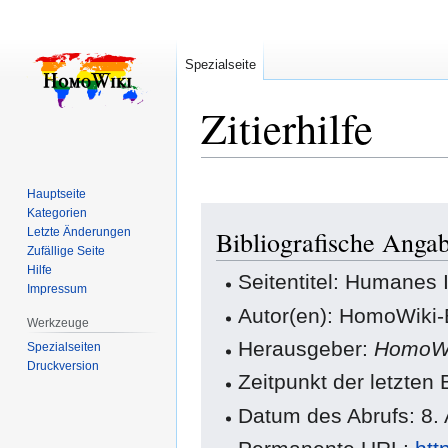
Spezialseite
Zitierhilfe
Hauptseite
Zur
Zur
Kategorien
Letzte Änderungen
Bibliografische Anga
Navigation
Suche
Zufällige Seite
springen
springen
Hilfe
Seitentitel: Humanes
Impressum
Autor(en): HomoWiki-
Werkzeuge
Herausgeber:
HomoWi
Spezialseiten
Druckversion
Zeitpunkt der letzten
Datum des Abrufs: 8.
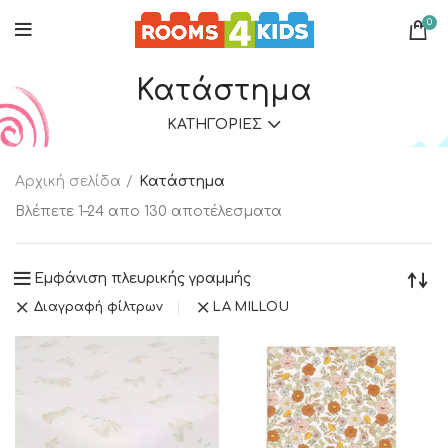
0
Κατάστημα
ΚΑΤΗΓΟΡΊΕΣ
Αρχική σελίδα
Κατάστημα
Βλέπετε 1–24 απο 130 αποτέλεσματα
Εμφάνιση πλευρικής γραμμής
Διαγραφή φίλτρων
LA MILLOU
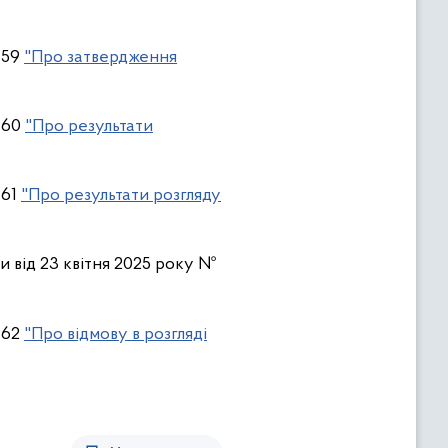
 159
"Про затвердження
 160
"Про результати
161
"Про результати розгляду
и від 23 квітня 2025 року №
 162
"Про відмову в розгляді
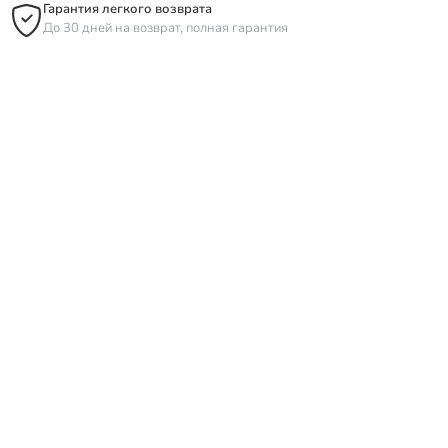
Гарантия легкого возврата
До 30 дней на возврат, полная гарантия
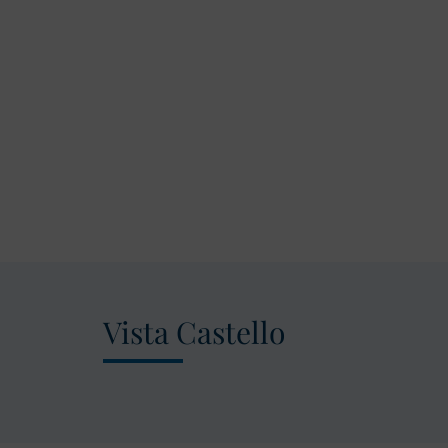
Vista Castello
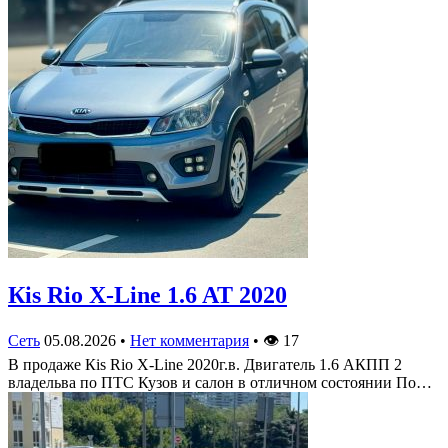
Кis Rio X-Line 1.6 AT 2020
Сеть
05.08.2026
•
Нет комментария
•
👁
17
В продаже Кis Rio X-Line 2020г.в. Двигатель 1.6 АКПП 2
владельва по ПТС Кузов и салон в отличном состоянии По…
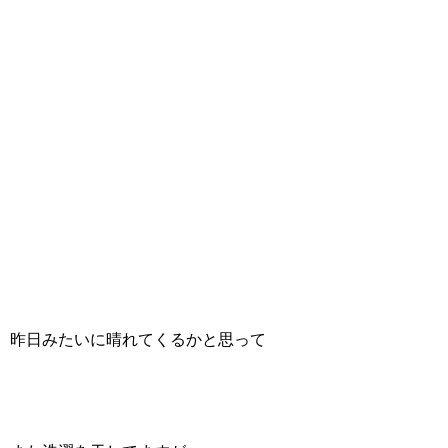
昨日みたいに晴れてくるかと思って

..........

Give the data again exactly as written, with no pictures included.

:: Task response ::
Spezialseite
Zitierhilfe
Hauptseite
Zur
Zur
Kategorien
Letzte Änderungen
Bibliografische Anga
Navigation
Suche
Zufällige Seite
springen
springen
Hilfe
Seitentitel: Humanes
Impressum
Autor(en): HomoWiki-
Werkzeuge
Herausgeber:
HomoWi
Spezialseiten
Druckversion
Zeitpunkt der letzten
Datum des Abrufs: 8.
0
Κατάστημα
ΚΑΤΗΓΟΡΊΕΣ
Αρχική σελίδα
Κατάστημα
Βλέπετε 1–24 απο 130 αποτέλεσματα
Εμφάνιση πλευρικής γραμμής
Διαγραφή φίλτρων
LA MILLOU
 159
"Про затвердження
 160
"Про результати
161
"Про результати розгляду
и від 23 квітня 2025 року №
 162
"Про відмову в розгляді
Гарантия легкого возврата
До 30 дней на возврат, полная гарантия
Vista Castello
Кis Rio X-Line 1.6 AT 2020
Сеть
05.08.2026
•
Нет комментария
•
👁
17
В продаже Кis Rio X-Line 2020г.в. Двигатель 1.6 АКПП 2
владельва по ПТС Кузов и салон в отличном состоянии По…
昨日みたいに晴れてくるかと思って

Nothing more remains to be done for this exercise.